By: Ryan Dunagin
I know what you’re thinking. Before you gloss this over as some complicated upper division math blog, don’t be afraid! Vectors do apply to physics and engineering quite a bit, even the most general. But some starting students see the word vector and immediately think complicated math. The goal of this blog is to elucidate vectors in a simple enough way, so as to not make them sound so terrifying. In their applications, they are more intuitive than you might think. (okay, I guess they do require some scary trigonometry, but that’s all, I swear)
Let’s say you are out in your orchard collecting apples, as your day job. As you sweep across your trees, whenever you see an apple ready for picking you pick it, and add it to your basket of apples. Whatever apples you pick that day you want to sell, so whenever you see a customer come to your farm, you sell them some apples. (We won’t worry about the price you sold them at for this analogy). But not everyone is an apple person. Logically, anybody who hates apples will automatically love oranges. So let’s say you are also collecting oranges. Being organized, you decide to have a separate basket for collecting oranges throughout the day. You don’t want to mix up your apples and oranges, do you? In the same way, you don’t want to mix up your vector components. This relates to vector addition, because each time you collect you are adding to a certain basket of fruit (apples or oranges), and each time you sell you are subtracting from that. Same goes with adding and subtracting vectors (For the sake of argument, let’s say that if you get an unreasonable customer who demands apples even when you told them a thousand times that you have run out of them, you are forces to write an IOU, and end up with “negative” apples.)
So at the end of the day when you are tallying up your total apples and oranges, how would you express this amount in words? Let’s say you were left over with 21 apples and 15 oranges. You wouldn’t say you collected 36 apploranges, would you? No. You would say you have 21 apples and 15 oranges. Believe it or not, your response was in Vector Notation: [21,15]
Furthermore, here is the formula for vector addition. As you might notice, only values of the same components will be added together (which is similar to apples and oranges). Another good way of visualizing this, which you may have learned in some kind of math course, is the tail-to-head stacking method. ‘What is this strange method?’ you may ask me. Well it’s an approach to adding vectors for the geometrically inclined.
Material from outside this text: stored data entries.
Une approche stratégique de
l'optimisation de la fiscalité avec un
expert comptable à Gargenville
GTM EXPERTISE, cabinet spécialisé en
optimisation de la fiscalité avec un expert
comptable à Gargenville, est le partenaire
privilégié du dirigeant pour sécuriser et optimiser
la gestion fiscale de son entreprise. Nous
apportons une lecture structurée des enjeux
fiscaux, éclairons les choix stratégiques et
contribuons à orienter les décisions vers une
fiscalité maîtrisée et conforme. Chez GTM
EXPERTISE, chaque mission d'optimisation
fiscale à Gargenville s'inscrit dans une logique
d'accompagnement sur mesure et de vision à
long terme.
As you may notice by looking at this parallelogram made, the order that you add vectors DOES NOT MATTER.
Since not all apples are going to be ripe, you’re going to get a certain yield from the apple trees that you have. Let’s say that value is 5 apples per tree. Of course a certain amount of trees are going to exist within your field that can produce apples. Let’s say we have 20 such trees. The question is: after a day of collecting apples how many apples will you collect? Obviously we will get 5*20 = 100 apples. Similarly, if we have 25 orange trees and a yield of 6 apples per tree, we can argue that at the end you will collect 150 oranges. It may not seem like it, but what you just did is called dot product multiplication (well, almost…). If we took the trees vector [20,25] and the yield vector [5,6], then asked for the total number of fruits by the end of the day, you would do something similar. After attaining 100 apples and 150 oranges, we simply take 100+150 = 250 total fruits. Notice how first we had to multiply by components to get the total yields, then we added those numbers together. In fact, you can look at this representation of the dot product and see that the order of the vectors does not matter either!
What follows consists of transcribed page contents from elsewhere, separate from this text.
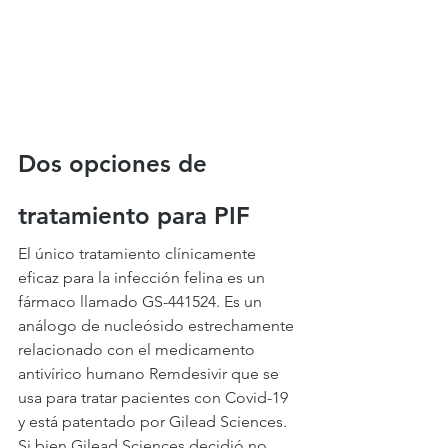
Dos opciones de 
tratamiento para PIF
El único tratamiento clínicamente 
eficaz para la infección felina es un 
fármaco llamado GS-441524. Es un 
análogo de nucleósido estrechamente 
relacionado con el medicamento 
antivírico humano Remdesivir que se 
usa para tratar pacientes con Covid-19 
y está patentado por Gilead Sciences. 
Si bien Gilead Sciences decidió no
Magnitude is just a fancy way to say the length of the vector (commonly denoted with an absolute value symbol). Usually when considering lengths of sticks or arrows, we are thinking of some positive value. In terms of the vectors themselves, the only thing that makes them negative (versus positive) is its direction. And that is completely arbitrary! (In other words you can just pick the positive direction as you please and then just say that the opposite direction of that is negative.) What is the easiest way to find the magnitude of a vector, if you only know its components? Well luckily for us, our old homeboy philosopher from ancient Greece, Pythagoras, already figured that out for us, in case we ever developed Cartesian coordinates and needed to use it for science. If you make a right triangle and know the length of its sides, then you can easily figure out the length of the hypotenuse using Pythagorean theorem. (without having to whip out any of the trig function). And this works out because direction are defined to be at right angles) to each other! To help solidify this point, meditate on this diagram of Cartesian coordinates that Descartes came up with. Notice how they are all at right angles to each other? Pretty fancy, huh?
Now here comes the trigonometry: The most treasured directional axis in physics is the positive x axis (don’t ask me why). And their favorite greek letter to represent the angle from the positive x axis is theta. Using the unit circle, and values for sin(theta) and cos(theta), we can find that the x component of a vector is associated with cosine and the y component with sine. Try telling that one to Pythagoras!